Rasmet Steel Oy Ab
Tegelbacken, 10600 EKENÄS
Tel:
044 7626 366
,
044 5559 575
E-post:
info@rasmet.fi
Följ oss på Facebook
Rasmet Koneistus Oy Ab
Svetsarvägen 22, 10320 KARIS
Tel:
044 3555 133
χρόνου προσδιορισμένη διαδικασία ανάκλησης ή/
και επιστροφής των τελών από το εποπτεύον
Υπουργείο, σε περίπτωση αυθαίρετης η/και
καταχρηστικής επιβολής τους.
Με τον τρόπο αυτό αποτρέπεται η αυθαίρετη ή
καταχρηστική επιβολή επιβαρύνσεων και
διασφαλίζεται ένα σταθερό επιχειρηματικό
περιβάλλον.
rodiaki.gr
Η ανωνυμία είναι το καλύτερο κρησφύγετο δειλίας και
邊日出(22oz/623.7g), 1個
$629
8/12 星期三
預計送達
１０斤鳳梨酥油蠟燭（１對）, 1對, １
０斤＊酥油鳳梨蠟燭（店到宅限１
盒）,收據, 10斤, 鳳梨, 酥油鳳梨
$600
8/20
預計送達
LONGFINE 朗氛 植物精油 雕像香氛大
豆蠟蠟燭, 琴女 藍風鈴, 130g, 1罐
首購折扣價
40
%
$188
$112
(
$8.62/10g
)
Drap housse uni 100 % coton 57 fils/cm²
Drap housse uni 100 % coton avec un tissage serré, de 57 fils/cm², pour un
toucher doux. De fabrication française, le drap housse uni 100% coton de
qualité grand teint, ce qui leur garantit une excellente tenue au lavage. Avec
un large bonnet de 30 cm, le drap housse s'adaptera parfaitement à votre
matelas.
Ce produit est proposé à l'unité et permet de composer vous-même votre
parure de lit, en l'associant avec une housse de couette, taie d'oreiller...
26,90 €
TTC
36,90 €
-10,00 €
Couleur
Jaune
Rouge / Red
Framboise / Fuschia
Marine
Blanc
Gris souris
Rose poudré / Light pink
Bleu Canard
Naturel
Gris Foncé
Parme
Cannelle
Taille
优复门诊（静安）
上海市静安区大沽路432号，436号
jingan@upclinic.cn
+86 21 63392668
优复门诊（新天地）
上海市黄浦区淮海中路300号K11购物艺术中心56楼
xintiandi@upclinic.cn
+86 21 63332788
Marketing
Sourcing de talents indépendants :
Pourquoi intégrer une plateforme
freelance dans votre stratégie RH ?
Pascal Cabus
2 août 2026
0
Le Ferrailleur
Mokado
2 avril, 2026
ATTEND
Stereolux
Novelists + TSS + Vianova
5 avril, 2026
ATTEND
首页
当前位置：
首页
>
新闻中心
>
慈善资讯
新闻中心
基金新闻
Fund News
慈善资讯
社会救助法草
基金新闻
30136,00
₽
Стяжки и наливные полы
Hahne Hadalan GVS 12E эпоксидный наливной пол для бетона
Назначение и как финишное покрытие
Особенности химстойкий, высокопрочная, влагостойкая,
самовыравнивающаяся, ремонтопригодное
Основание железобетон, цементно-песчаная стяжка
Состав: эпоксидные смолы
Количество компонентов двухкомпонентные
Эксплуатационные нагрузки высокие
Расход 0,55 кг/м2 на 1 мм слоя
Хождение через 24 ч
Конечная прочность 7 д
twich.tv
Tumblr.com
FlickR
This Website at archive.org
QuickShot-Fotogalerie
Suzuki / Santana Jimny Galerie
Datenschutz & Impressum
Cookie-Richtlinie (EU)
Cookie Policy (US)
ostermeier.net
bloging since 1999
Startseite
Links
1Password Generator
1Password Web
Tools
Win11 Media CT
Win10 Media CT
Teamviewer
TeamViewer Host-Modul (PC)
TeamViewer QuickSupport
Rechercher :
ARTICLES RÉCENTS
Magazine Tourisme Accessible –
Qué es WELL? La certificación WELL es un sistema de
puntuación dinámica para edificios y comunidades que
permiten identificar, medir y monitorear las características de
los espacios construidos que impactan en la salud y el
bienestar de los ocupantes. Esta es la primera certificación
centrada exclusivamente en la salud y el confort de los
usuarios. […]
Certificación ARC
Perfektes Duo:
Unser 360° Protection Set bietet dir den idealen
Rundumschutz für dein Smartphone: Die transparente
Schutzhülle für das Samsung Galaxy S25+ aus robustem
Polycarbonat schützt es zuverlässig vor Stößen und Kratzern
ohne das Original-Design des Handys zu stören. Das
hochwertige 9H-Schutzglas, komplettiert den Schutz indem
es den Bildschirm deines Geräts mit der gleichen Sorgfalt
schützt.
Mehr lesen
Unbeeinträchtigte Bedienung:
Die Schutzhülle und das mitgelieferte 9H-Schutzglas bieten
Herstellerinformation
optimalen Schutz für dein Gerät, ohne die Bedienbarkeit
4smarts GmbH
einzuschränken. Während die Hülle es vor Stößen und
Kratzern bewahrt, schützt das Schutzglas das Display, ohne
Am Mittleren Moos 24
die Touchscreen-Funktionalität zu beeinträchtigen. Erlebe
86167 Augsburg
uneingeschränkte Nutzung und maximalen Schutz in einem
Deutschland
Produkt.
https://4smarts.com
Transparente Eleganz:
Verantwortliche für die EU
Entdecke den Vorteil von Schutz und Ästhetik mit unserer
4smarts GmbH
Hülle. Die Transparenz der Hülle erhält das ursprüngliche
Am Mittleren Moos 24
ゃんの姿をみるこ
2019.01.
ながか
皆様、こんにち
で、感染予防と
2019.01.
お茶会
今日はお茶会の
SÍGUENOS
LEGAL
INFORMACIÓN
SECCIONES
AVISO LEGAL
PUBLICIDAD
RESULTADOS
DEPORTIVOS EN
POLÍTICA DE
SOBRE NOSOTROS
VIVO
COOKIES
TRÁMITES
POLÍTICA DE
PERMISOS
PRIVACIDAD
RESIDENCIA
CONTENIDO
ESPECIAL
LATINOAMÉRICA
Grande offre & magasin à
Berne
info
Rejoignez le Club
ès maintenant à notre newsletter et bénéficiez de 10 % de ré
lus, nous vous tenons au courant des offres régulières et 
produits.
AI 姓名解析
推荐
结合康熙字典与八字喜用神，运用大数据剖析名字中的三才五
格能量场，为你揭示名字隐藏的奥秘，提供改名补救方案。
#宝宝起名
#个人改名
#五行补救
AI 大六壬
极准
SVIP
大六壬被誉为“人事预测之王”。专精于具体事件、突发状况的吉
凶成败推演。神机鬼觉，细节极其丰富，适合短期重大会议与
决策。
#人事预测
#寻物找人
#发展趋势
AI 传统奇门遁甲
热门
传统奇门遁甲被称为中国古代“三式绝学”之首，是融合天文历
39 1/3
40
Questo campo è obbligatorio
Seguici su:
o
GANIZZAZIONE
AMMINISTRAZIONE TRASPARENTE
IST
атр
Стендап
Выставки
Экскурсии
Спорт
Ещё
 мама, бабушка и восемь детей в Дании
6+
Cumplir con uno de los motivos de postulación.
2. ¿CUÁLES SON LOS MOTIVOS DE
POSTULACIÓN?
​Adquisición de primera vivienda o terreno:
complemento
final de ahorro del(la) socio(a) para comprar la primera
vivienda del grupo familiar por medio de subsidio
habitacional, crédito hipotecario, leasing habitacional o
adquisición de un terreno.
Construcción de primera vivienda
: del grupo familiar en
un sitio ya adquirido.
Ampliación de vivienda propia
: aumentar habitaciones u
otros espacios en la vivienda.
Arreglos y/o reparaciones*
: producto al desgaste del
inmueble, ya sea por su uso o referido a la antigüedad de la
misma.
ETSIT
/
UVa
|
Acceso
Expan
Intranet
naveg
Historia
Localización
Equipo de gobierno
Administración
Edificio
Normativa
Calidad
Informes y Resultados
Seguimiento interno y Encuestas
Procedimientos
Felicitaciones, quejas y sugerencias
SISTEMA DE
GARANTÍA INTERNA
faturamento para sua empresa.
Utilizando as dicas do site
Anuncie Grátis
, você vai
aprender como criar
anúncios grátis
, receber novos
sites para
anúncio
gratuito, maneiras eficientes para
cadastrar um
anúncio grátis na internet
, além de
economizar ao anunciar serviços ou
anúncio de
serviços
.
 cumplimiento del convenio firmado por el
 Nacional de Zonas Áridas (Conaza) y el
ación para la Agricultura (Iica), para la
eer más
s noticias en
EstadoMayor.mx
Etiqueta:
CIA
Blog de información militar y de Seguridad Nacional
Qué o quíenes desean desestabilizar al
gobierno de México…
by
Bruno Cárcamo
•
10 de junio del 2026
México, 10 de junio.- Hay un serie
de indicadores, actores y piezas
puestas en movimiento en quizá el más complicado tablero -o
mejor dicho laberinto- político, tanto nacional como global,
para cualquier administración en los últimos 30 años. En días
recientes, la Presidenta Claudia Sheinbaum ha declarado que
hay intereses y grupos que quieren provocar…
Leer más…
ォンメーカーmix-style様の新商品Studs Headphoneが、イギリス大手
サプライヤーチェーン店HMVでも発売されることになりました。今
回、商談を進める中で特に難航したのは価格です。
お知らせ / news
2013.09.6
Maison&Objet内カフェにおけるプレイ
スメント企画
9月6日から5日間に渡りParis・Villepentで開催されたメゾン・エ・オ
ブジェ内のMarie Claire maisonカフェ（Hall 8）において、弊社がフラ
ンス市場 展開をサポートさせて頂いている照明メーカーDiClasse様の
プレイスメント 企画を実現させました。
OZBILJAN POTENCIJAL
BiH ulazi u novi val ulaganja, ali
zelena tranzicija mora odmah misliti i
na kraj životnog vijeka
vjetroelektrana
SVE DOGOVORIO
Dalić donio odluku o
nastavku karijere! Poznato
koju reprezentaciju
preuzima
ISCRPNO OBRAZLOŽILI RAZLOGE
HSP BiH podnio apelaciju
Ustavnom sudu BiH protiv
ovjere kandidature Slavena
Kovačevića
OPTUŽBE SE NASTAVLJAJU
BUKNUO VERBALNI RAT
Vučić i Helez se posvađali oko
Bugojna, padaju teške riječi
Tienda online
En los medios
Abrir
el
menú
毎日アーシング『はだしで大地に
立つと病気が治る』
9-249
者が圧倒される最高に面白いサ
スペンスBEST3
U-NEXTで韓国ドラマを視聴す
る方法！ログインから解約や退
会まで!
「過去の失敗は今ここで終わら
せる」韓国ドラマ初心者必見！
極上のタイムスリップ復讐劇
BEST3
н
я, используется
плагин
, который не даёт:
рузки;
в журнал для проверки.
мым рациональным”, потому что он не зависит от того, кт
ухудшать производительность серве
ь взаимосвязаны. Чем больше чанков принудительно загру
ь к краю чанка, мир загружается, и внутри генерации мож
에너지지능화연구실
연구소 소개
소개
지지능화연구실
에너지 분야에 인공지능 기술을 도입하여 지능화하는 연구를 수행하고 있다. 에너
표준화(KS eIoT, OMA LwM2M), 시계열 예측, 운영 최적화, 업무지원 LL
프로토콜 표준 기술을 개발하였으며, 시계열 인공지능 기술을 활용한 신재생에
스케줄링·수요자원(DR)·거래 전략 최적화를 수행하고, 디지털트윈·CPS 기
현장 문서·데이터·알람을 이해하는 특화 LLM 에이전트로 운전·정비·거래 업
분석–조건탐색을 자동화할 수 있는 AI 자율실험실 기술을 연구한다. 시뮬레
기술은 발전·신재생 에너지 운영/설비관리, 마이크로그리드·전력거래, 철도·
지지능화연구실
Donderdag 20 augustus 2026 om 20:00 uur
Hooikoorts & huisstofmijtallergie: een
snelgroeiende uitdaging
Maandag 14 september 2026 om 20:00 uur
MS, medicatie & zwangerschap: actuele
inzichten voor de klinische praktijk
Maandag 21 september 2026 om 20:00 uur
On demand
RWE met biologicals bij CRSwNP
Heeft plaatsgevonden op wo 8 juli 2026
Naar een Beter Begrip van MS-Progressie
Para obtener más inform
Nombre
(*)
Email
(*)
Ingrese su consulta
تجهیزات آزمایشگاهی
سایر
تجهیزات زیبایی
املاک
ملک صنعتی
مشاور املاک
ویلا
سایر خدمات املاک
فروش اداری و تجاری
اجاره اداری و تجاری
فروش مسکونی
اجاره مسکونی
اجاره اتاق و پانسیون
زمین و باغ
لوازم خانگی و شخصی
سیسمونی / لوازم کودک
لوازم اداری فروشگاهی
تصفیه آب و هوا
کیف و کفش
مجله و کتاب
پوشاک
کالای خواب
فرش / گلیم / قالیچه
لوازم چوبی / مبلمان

Problem to solve: Each line of the data that has the string "schützt" should be returned.

Response:
Polycarbonat schützt es zuverlässig vor Stößen und Kratzern
schützt.
Kratzern bewahrt, schützt das Schutzglas das Display, ohne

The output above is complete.